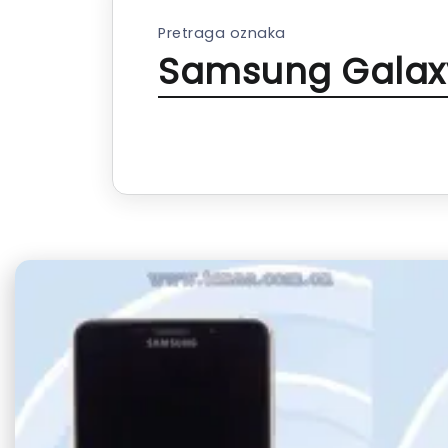
Pretraga oznaka
Samsung Galaxy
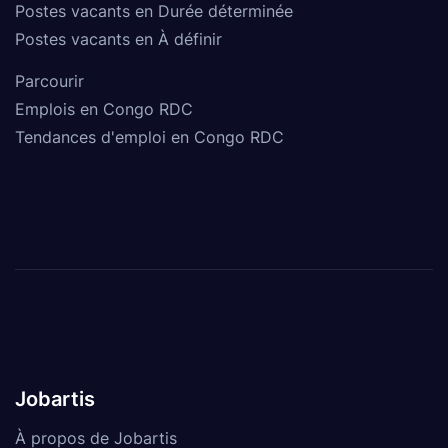
Postes vacants en Durée déterminée
Postes vacants en À définir
Parcourir
Emplois en Congo RDC
Tendances d'emploi en Congo RDC
Jobartis
À propos de Jobartis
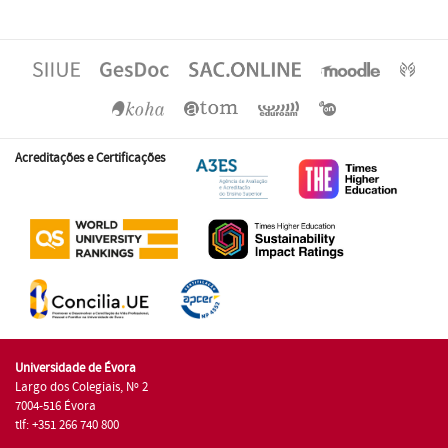
Acreditações e Certificações
Universidade de Évora
Largo dos Colegiais, Nº 2
7004-516 Évora
tlf: +351 266 740 800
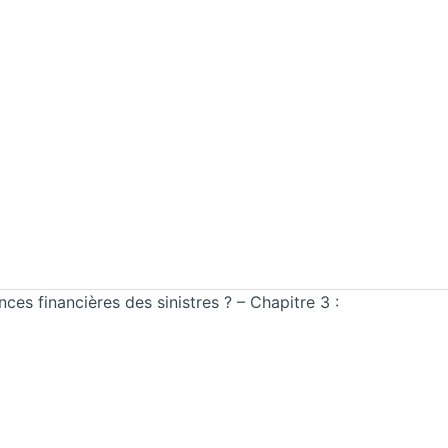
es financières des sinistres ? – Chapitre 3 :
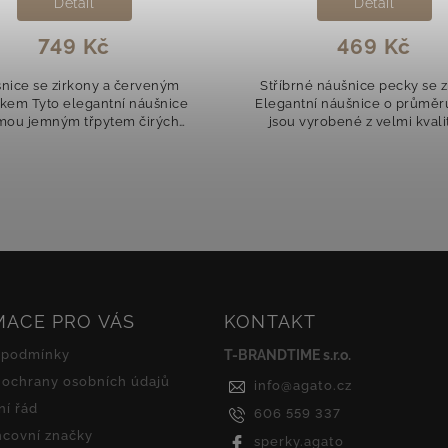
Detail
Detail
749 Kč
469 Kč
nice se zirkony a červeným
Stříbrné náušnice pecky se z
kem Tyto elegantní náušnice
Elegantní náušnice o průmě
mou jemným třpytem čirých
jsou vyrobené z velmi kvali
nů. Uprostřed každé náušnice
stříbra a zdobené preciz
řpytí červený kamínek, který
broušenými čirými zirkony, k
dodává šperku...
nádherně...
MACE PRO VÁS
KONTAKT
 podmínky
T-BRANDTIME s.r.o.
ochrany osobních údajů
info
@
agato.cz
í řád
606 559 337
covní značky
sperky.agato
====
> [WHAT TO DO]
An exact transcription of the listing is required, and it must contain no pictures.

> [WRITTEN SOLUTION]
Pretraga oznaka
Samsung Galaxy
Postes vacants en Durée déterminée
Postes vacants en À définir
Parcourir
Emplois en Congo RDC
Tendances d'emploi en Congo RDC
Jobartis
À propos de Jobartis
Acreditações e Certificações
Universidade de Évora
Largo dos Colegiais, Nº 2
7004-516 Évora
tlf: +351 266 740 800
es financières des sinistres ? – Chapitre 3 :
Detail
Detail
749 Kč
469 Kč
nice se zirkony a červeným
Stříbrné náušnice pecky se z
kem Tyto elegantní náušnice
Elegantní náušnice o průmě
mou jemným třpytem čirých
jsou vyrobené z velmi kvali
nů. Uprostřed každé náušnice
stříbra a zdobené preciz
řpytí červený kamínek, který
broušenými čirými zirkony, k
dodává šperku...
nádherně...
MACE PRO VÁS
KONTAKT
 podmínky
T-BRANDTIME s.r.o.
ochrany osobních údajů
info
@
agato.cz
í řád
606 559 337
covní značky
sperky.agato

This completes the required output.